Supplied data
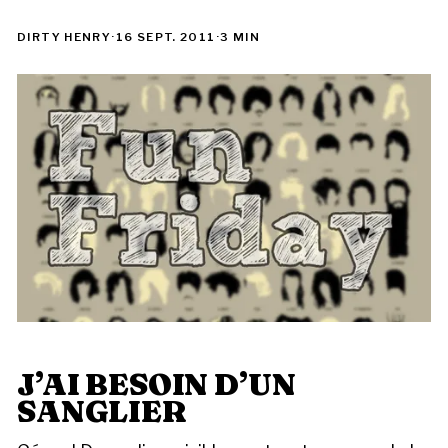
DIRTY HENRY
·
16 SEPT. 2011
·
3 MIN
J’AI BESOIN D’UN
SANGLIER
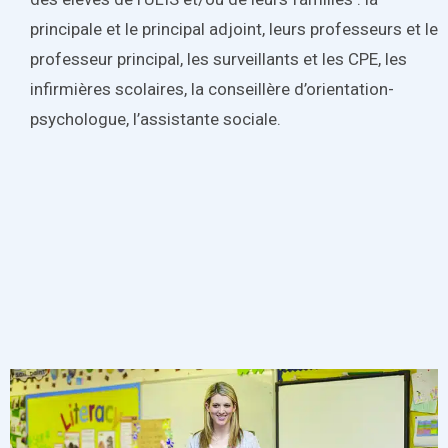
principale et le principal adjoint, leurs professeurs et le
professeur principal, les surveillants et les CPE, les
infirmières scolaires, la conseillère d’orientation-
psychologue, l’assistante sociale.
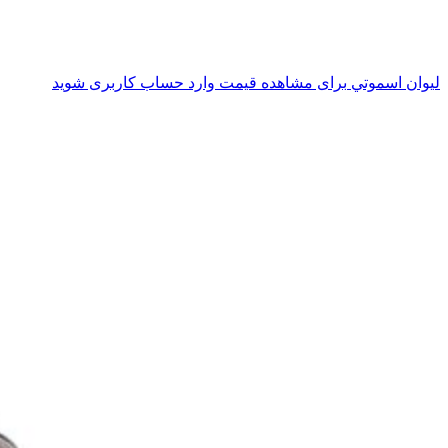
ليوان اسموتي
برای مشاهده قیمت وارد حساب کاربری شوید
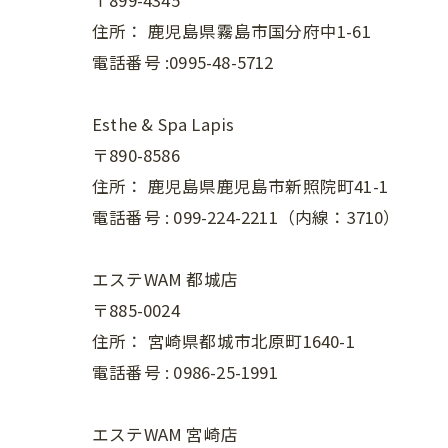
〒899-4345
住所：
鹿児島県霧島市国分府中1-61
電話番号 :0995-48-5712
Esthe & Spa Lapis
〒890-8586
住所：
鹿児島県鹿児島市新照院町41-1
電話番号 :
099-224-2211（内線：3710）
エステWAM 都城店
〒885-0024
住所：
宮崎県都城市北原町1640-1
電話番号 :
0986-25-1991
エステWAM 宮崎店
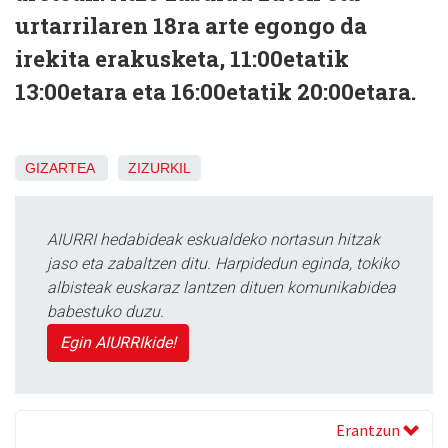
urtarrilaren 18ra arte egongo da
irekita erakusketa, 11:00etatik
13:00etara eta 16:00etatik 20:00etara.
GIZARTEA
ZIZURKIL
AIURRI hedabideak eskualdeko nortasun hitzak
jaso eta zabaltzen ditu. Harpidedun eginda, tokiko
albisteak euskaraz lantzen dituen komunikabidea
babestuko duzu.
Egin AIURRIkide!
Erantzun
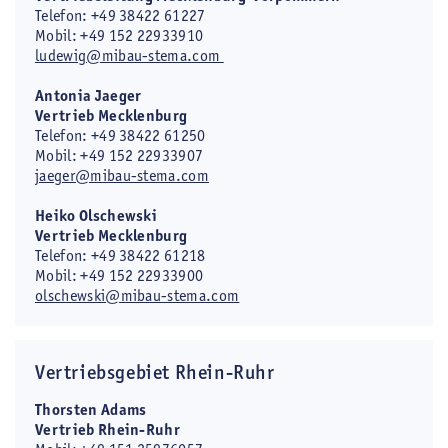
Telefon: +49 38422 61227
Mobil: +49 152 22933910
ludewig@mibau-stema.com
Antonia Jaeger
Vertrieb Mecklenburg
Telefon: +49 38422 61250
Mobil: +49 152 22933907
jaeger@mibau-stema.com
Heiko Olschewski
Vertrieb Mecklenburg
Telefon: +49 38422 61218
Mobil: +49 152 22933900
olschewski@mibau-stema.com
Vertriebsgebiet Rhein-Ruhr
Thorsten Adams
Vertrieb Rhein-Ruhr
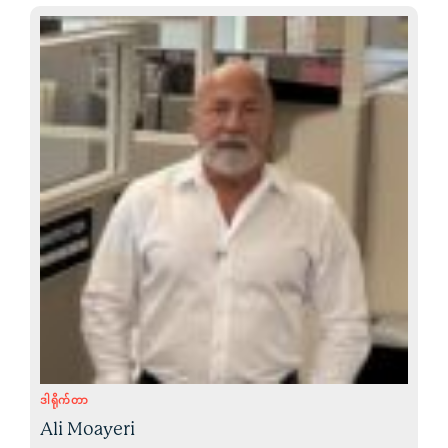
ဒါရိုက်တာ
Ali Moayeri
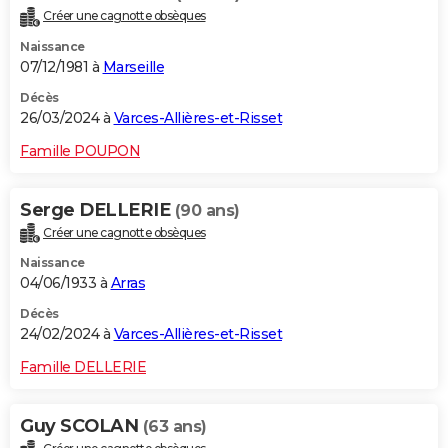
Créer une cagnotte obsèques
Naissance
07/12/1981 à
Marseille
Décès
26/03/2024 à
Varces-Allières-et-Risset
Famille POUPON
Serge DELLERIE
(90 ans)
Créer une cagnotte obsèques
Naissance
04/06/1933 à
Arras
Décès
24/02/2024 à
Varces-Allières-et-Risset
Famille DELLERIE
Guy SCOLAN
(63 ans)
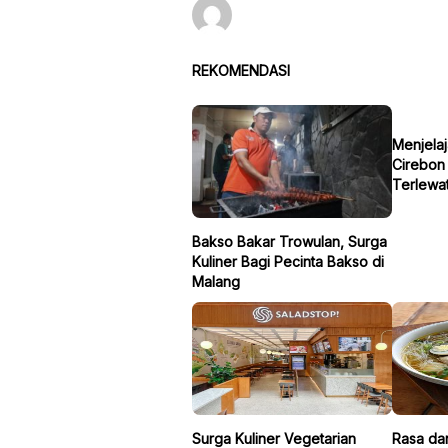
REKOMENDASI
Menjelaj
Cirebon
Terlewa
Bakso Bakar Trowulan, Surga
Kuliner Bagi Pecinta Bakso di
Malang
Surga Kuliner Vegetarian
Rasa dan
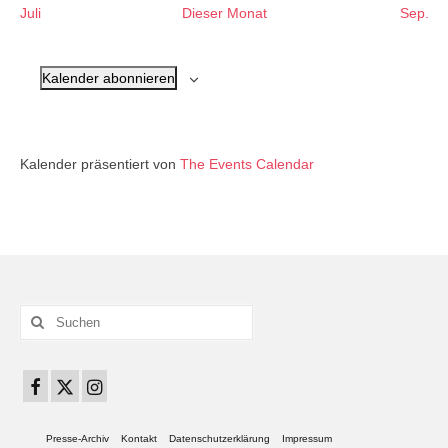
Juli
Dieser Monat
Sep.
Kalender abonnieren
Kalender präsentiert von
The Events Calendar
Suchen
nach:
Presse-Archiv
Kontakt
Datenschutzerklärung
Impressum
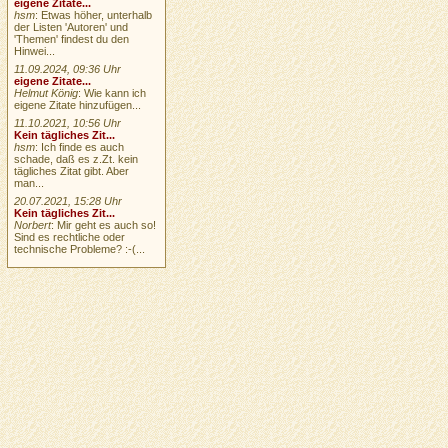
eigene Zitate...
hsm
: Etwas höher, unterhalb
der Listen 'Autoren' und
'Themen' findest du den
Hinwei...
11.09.2024, 09:36 Uhr
eigene Zitate...
Helmut König
: Wie kann ich
eigene Zitate hinzufügen...
11.10.2021, 10:56 Uhr
Kein tägliches Zit...
hsm
: Ich finde es auch
schade, daß es z.Zt. kein
tägliches Zitat gibt. Aber
man...
20.07.2021, 15:28 Uhr
Kein tägliches Zit...
Norbert
: Mir geht es auch so!
Sind es rechtliche oder
technische Probleme? :-(...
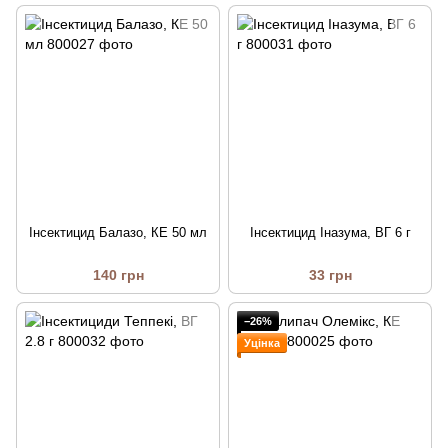
Інсектицид Балазо, КЕ 50 мл
Інсектицид Іназума, ВГ 6 г
140 грн
33 грн
−26%
Уцінка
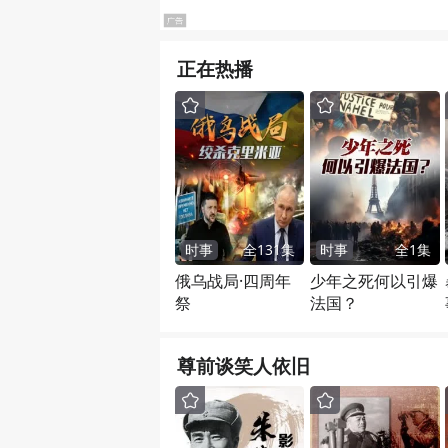
正在热播
时事
全
131
集
时事
全
1
集
俄乌战局·四周年
少年之死何以引爆
祭
法国？
尊前谈笑人依旧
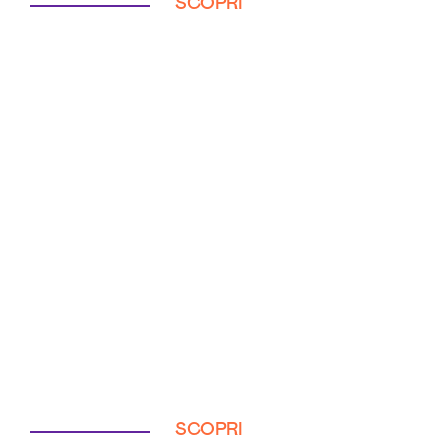
SCOPRI
SCOPRI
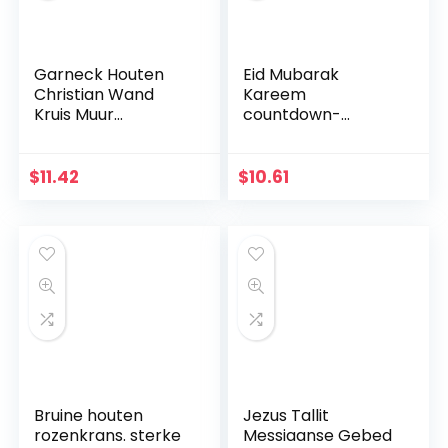
Garneck Houten
Eid Mubarak
Christian Wand
Kareem
Kruis Muur
countdown-
Kunsthandwerk
kalender
Hang Zinklegering
wandbehang vilten
Jezus Kruis
kalender met 30
$
11.42
$
10.61
Christian Gift Home
stuks gouden
Wanddecoratie
sterstickers DIY
(zwart)
Ramadan party
decoratie
Bruine houten
Jezus Tallit
rozenkrans. sterke
Messiaanse Gebed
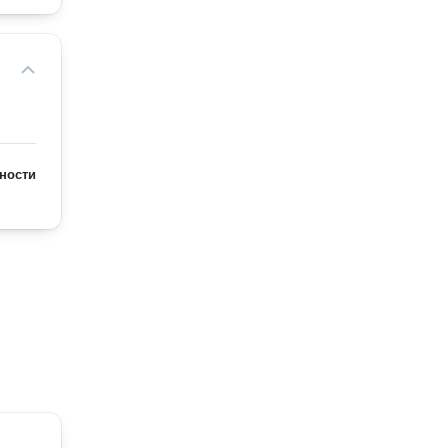
ности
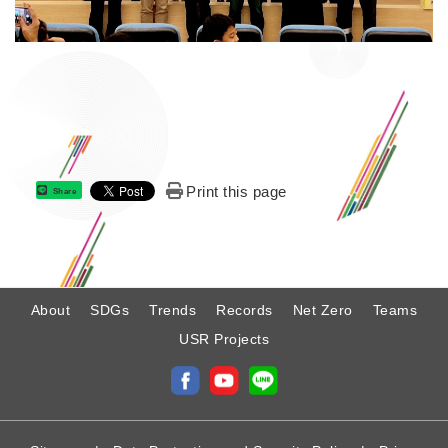
Print this page
Share
:
About
SDGs
Trends
Records
Net Zero
Teams
USR Projects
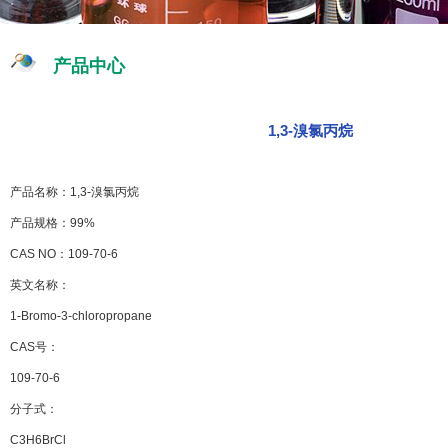
产品中心
1,3-溴氯丙烷
产品名称：1,3-溴氯丙烷
产品规格：99%
CAS NO：109-70-6
英文名称：
1-Bromo-3-chloropropane
CAS号：
109-70-6
分子式：
C3H6BrCl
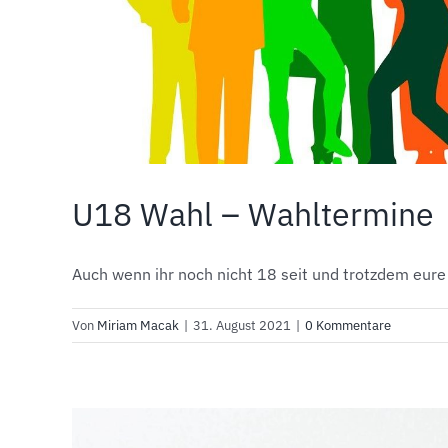
U18 Wahl – Wahltermine
Auch wenn ihr noch nicht 18 seit und trotzdem eure [
Von
Miriam Macak
|
31. August 2021
|
0 Kommentare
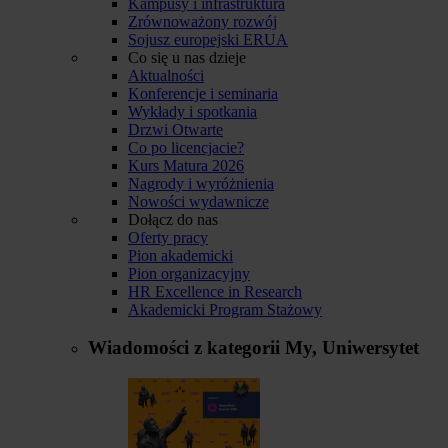
Kampusy i infrastruktura
Zrównoważony rozwój
Sojusz europejski ERUA
Co się u nas dzieje
Aktualności
Konferencje i seminaria
Wykłady i spotkania
Drzwi Otwarte
Co po licencjacie?
Kurs Matura 2026
Nagrody i wyróżnienia
Nowości wydawnicze
Dołącz do nas
Oferty pracy
Pion akademicki
Pion organizacyjny
HR Excellence in Research
Akademicki Program Stażowy
Wiadomości z kategorii
My, Uniwersytet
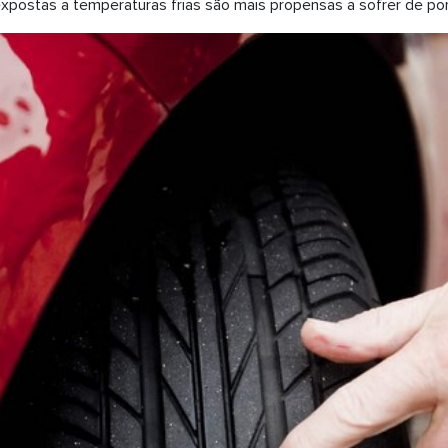
expostas a temperaturas frias são mais propensas a sofrer de pon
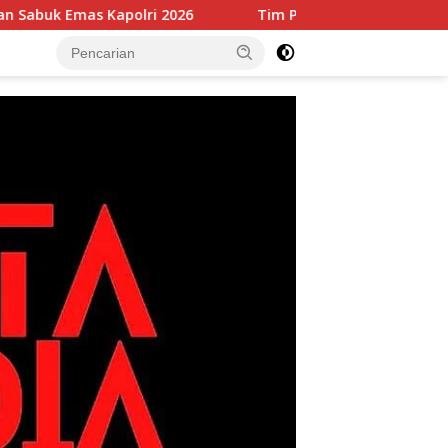
as Kapolri 2026
Tim Patroli Perintis Polda Metro Jaya 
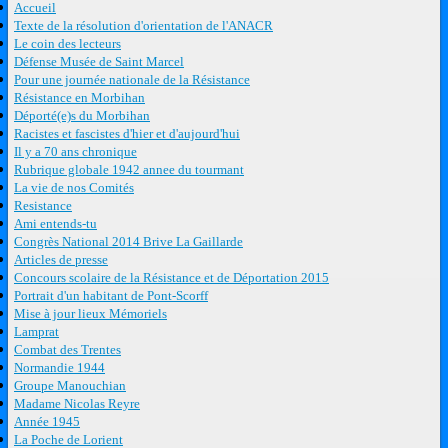
Accueil
Texte de la résolution d'orientation de l'ANACR
Le coin des lecteurs
Défense Musée de Saint Marcel
Pour une journée nationale de la Résistance
Résistance en Morbihan
Déporté(e)s du Morbihan
Racistes et fascistes d'hier et d'aujourd'hui
Il y a 70 ans chronique
Rubrique globale 1942 annee du tourmant
La vie de nos Comités
Resistance
Ami entends-tu
Congrès National 2014 Brive La Gaillarde
Articles de presse
Concours scolaire de la Résistance et de Déportation 2015
Portrait d'un habitant de Pont-Scorff
Mise à jour lieux Mémoriels
Lamprat
Combat des Trentes
Normandie 1944
Groupe Manouchian
Madame Nicolas Reyre
Année 1945
La Poche de Lorient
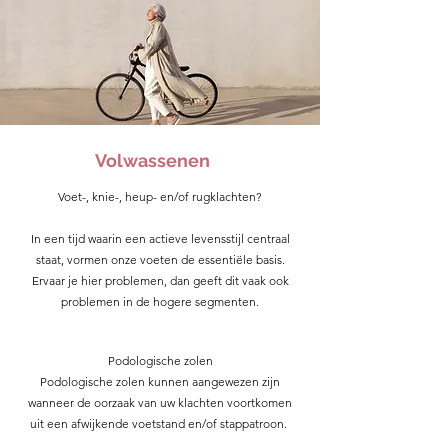
Volwassenen
Voet-, knie-, heup- en/of rugklachten?
In een tijd waarin een actieve levensstijl centraal
staat, vormen onze voeten de essentiële basis.
Ervaar je hier problemen, dan geeft dit vaak ook
problemen in de hogere segmenten.
Podologische zolen
Podologische zolen kunnen aangewezen zijn
wanneer de oorzaak van uw klachten voortkomen
uit een
afwijkende voetstand en/of st
appatroon.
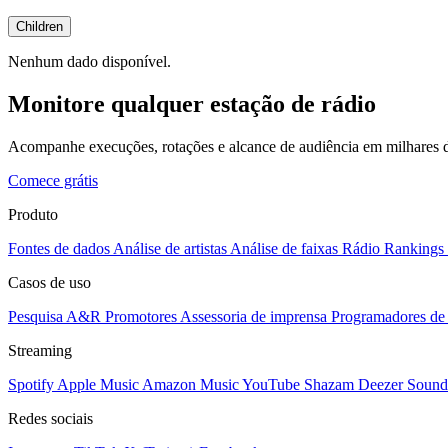
Children
Nenhum dado disponível.
Monitore qualquer estação de rádio
Acompanhe execuções, rotações e alcance de audiência em milhares d
Comece grátis
Produto
Fontes de dados
Análise de artistas
Análise de faixas
Rádio
Rankings
Casos de uso
Pesquisa A&R
Promotores
Assessoria de imprensa
Programadores de 
Streaming
Spotify
Apple Music
Amazon Music
YouTube
Shazam
Deezer
Sound
Redes sociais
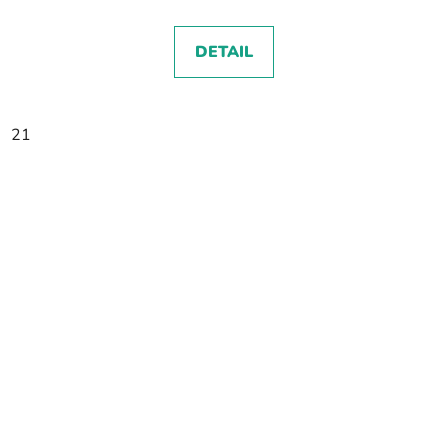
DETAIL
21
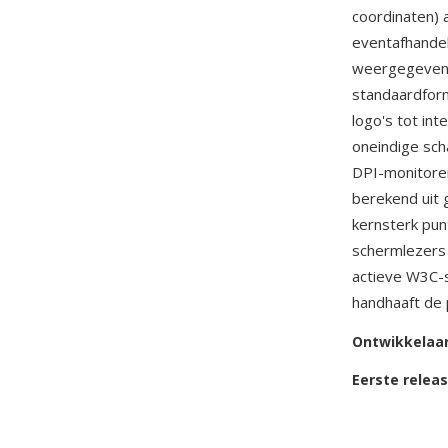
coordinaten) a
eventafhandel
weergegeven 
standaardform
logo's tot int
oneindige sch
DPI-monitoren
berekend uit 
kernsterk pun
schermlezers 
actieve W3C-s
handhaaft de 
Ontwikkelaa
Eerste relea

What the task requires
An exact copy of the listing is required, with every image removed.

Answer for this exercise
DIRTY HENRY
·
16 SEPT. 2011
·
3 MIN
J’AI BESOIN D’UN
SANGLIER
principale et le principal adjoint, leurs professeurs et le
professeur principal, les surveillants et les CPE, les
infirmières scolaires, la conseillère d’orientation-
psychologue, l’assistante sociale.
ليوان اسموتي
برای مشاهده قیمت وارد حساب کاربری شوید
〒899-4345
住所：
鹿児島県霧島市国分府中1-61
電話番号 :0995-48-5712
Esthe & Spa Lapis
〒890-8586
住所：
鹿児島県鹿児島市新照院町41-1
電話番号 :
099-224-2211（内線：3710）
エステWAM 都城店
〒885-0024
住所：
宮崎県都城市北原町1640-1
電話番号 :
0986-25-1991
エステWAM 宮崎店
urtarrilaren 18ra arte egongo da
irekita erakusketa, 11:00etatik
13:00etara eta 16:00etatik 20:00etara.
GIZARTEA
ZIZURKIL
AIURRI hedabideak eskualdeko nortasun hitzak
jaso eta zabaltzen ditu. Harpidedun eginda, tokiko
albisteak euskaraz lantzen dituen komunikabidea
babestuko duzu.
Egin AIURRIkide!
Erantzun
Telefon: +49 38422 61227
Mobil: +49 152 22933910
ludewig@mibau-stema.com
Antonia Jaeger
Vertrieb Mecklenburg
Telefon: +49 38422 61250
Mobil: +49 152 22933907
jaeger@mibau-stema.com
Heiko Olschewski
Vertrieb Mecklenburg
Telefon: +49 38422 61218
Mobil: +49 152 22933900
olschewski@mibau-stema.com
Vertriebsgebiet Rhein-Ruhr
Thorsten Adams
Vertrieb Rhein-Ruhr
ဒါရိုက်တာ
Ali Moayeri
Créer une cagnotte obsèques
Naissance
07/12/1981 à
Marseille
Décès
26/03/2024 à
Varces-Allières-et-Risset
Famille POUPON
Serge DELLERIE
(90 ans)
Créer une cagnotte obsèques
Naissance
04/06/1933 à
Arras
Décès
24/02/2024 à
Varces-Allières-et-Risset
Famille DELLERIE
Guy SCOLAN
(63 ans)
REKOMENDASI
Menjelaj
Cirebon
Terlewa
Bakso Bakar Trowulan, Surga
Kuliner Bagi Pecinta Bakso di
Malang
Surga Kuliner Vegetarian
Rasa dan
Juli
Dieser Monat
Sep.
Kalender abonnieren
Kalender präsentiert von
The Events Calendar
Suchen
nach:
Presse-Archiv
Kontakt
Datenschutzerklärung
Impressum
eigene Zitate...
hsm
: Etwas höher, unterhalb
der Listen 'Autoren' und
'Themen' findest du den
Hinwei...
11.09.2024, 09:36 Uhr
eigene Zitate...
Helmut König
: Wie kann ich
eigene Zitate hinzufügen...
11.10.2021, 10:56 Uhr
Kein tägliches Zit...
hsm
: Ich finde es auch
schade, daß es z.Zt. kein
tägliches Zitat gibt. Aber
man...
20.07.2021, 15:28 Uhr
Kein tägliches Zit...
Norbert
: Mir geht es auch so!
Sind es rechtliche oder
technische Probleme? :-(...
Інсектицид Балазо, КЕ 50 мл
Інсектицид Іназума, ВГ 6 г
140 грн
33 грн
−26%
Уцінка
正在热播
时事
全
131
集
时事
全
1
集
俄乌战局·四周年
少年之死何以引爆
祭
法国？
尊前谈笑人依旧
SCOPRI
SCOPRI
Garneck Houten
Eid Mubarak
Christian Wand
Kareem
Kruis Muur
countdown-
Kunsthandwerk
kalender
Hang Zinklegering
wandbehang vilten
Jezus Kruis
kalender met 30
$
11.42
$
10.61
Christian Gift Home
stuks gouden
Wanddecoratie
sterstickers DIY
(zwart)
Ramadan party
decoratie
Bruine houten
Jezus Tallit
rozenkrans. sterke
Messiaanse Gebed
ности
Print this page
Share
:
About
SDGs
Trends
Records
Net Zero
Teams
USR Projects
产品中心
1,3-溴氯丙烷
产品名称：1,3-溴氯丙烷
产品规格：99%
CAS NO：109-70-6
英文名称：
1-Bromo-3-chloropropane
CAS号：
109-70-6
分子式：
C3H6BrCl
U18 Wahl – Wahltermine
Auch wenn ihr noch nicht 18 seit und trotzdem eure [
Von
Miriam Macak
|
31. August 2021
|
0 Kommentare
Kampusy i infrastruktura
Zrównoważony rozwój
Sojusz europejski ERUA
Co się u nas dzieje
Aktualności
Konferencje i seminaria
Wykłady i spotkania
Drzwi Otwarte
Co po licencjacie?
Kurs Matura 2026
Nagrody i wyróżnienia
Nowości wydawnicze
Dołącz do nas
Oferty pracy
Pion akademicki
Pion organizacyjny
HR Excellence in Research
Akademicki Program Stażowy
Wiadomości z kategorii
My, Uniwersytet
expostas a temperaturas frias são mais propensas a sofrer de pon
as Kapolri 2026
Tim Patroli Perintis Polda Metro Jaya 
Accueil
Texte de la résolution d'orientation de l'ANACR
Le coin des lecteurs
Défense Musée de Saint Marcel
Pour une journée nationale de la Résistance
Résistance en Morbihan
Déporté(e)s du Morbihan
Racistes et fascistes d'hier et d'aujourd'hui
Il y a 70 ans chronique
Rubrique globale 1942 annee du tourmant
La vie de nos Comités
Resistance
Ami entends-tu
Congrès National 2014 Brive La Gaillarde
Articles de presse
Concours scolaire de la Résistance et de Déportation 2015
Portrait d'un habitant de Pont-Scorff
Mise à jour lieux Mémoriels
Lamprat
Combat des Trentes
Normandie 1944
Groupe Manouchian
Madame Nicolas Reyre
Année 1945
La Poche de Lorient
Volwassenen
Voet-, knie-, heup- en/of rugklachten?
In een tijd waarin een actieve levensstijl centraal
staat, vormen onze voeten de essentiële basis.
Ervaar je hier problemen, dan geeft dit vaak ook
problemen in de hogere segmenten.
Podologische zolen
Podologische zolen kunnen aangewezen zijn
wanneer de oorzaak van uw klachten voortkomen
uit een
afwijkende voetstand en/of st
appatroon.
Children
Nenhum dado disponível.
Monitore qualquer estação de rádio
Acompanhe execuções, rotações e alcance de audiência em milhares d
Comece grátis
Produto
Fontes de dados
Análise de artistas
Análise de faixas
Rádio
Rankings
Casos de uso
Pesquisa A&R
Promotores
Assessoria de imprensa
Programadores de 
Streaming
Spotify
Apple Music
Amazon Music
YouTube
Shazam
Deezer
Sound
Redes sociais
DETAIL
21
coordinaten) a
eventafhandel
weergegeven 
standaardform
logo's tot int
oneindige sch
DPI-monitoren
berekend uit 
kernsterk pun
schermlezers 
actieve W3C-s
handhaaft de 
Ontwikkelaa
Eerste relea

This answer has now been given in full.